> _Your instructions_
Take the line that has "Тэтгэвэр нэмэх, иргэдийн" and all the lines that come after it in the records, and write them out again exactly. Add no other line.

----

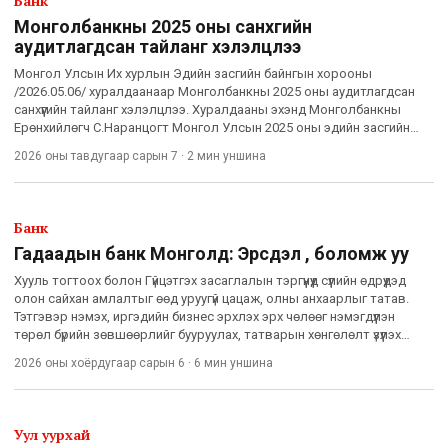
Банк
Монголбанкны 2025 оны санхүүгийн
аудитлагдсан тайланг хэлэлцлээ
Монгол Улсын Их хурлын Эдийн засгийн байнгын хорооны
/2026.05.06/ хуралдаанаар Монголбанкны 2025 оны аудитлагдсан
санхүүгийн тайланг хэлэлцлээ. Хуралдааны эхэнд Монголбанкны
Ерөнхийлөгч С.Наранцогт Монгол Улсын 2025 оны эдийн засгийн
нөхцөл байдал, Монголбанкны үйл ажиллагааны үр дүн, Төв банкнаас х
2026 оны тавдугаар сарын 7
·
2 мин
уншина
Банк
Гадаадын банк Монголд: Эрсдэл үү, боломж уу
Хууль тогтоох болон Гүйцэтгэх засаглалын тэргүүнүүд сүүлийн өдрүүдэд
олон сайхан амлалтыг өөд уруугүй цацаж, олны анхаарлыг татав.
Тэтгэвэр нэмэх, иргэдийн бизнес эрхлэх эрх чөлөөг нэмэгдүүлэн
төрөл бүрийн зөвшөөрлийг бууруулах, татварын хөнгөлөлт үзүүлэх
зэрэг эмзэг бөгөөд чухал сэдвээр хэвлэл мэдэ
2026 оны хоёрдугаар сарын 6
·
6 мин
уншина
Уул уурхай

----

> _Answer below_
Тэтгэвэр нэмэх, иргэдийн бизнес эрхлэх эрх чөлөөг нэмэгдүүлэн
төрөл бүрийн зөвшөөрлийг бууруулах, татварын хөнгөлөлт үзүүлэх
зэрэг эмзэг бөгөөд чухал сэдвээр хэвлэл мэдэ
2026 оны хоёрдугаар сарын 6
·
6 мин
уншина
Уул уурхай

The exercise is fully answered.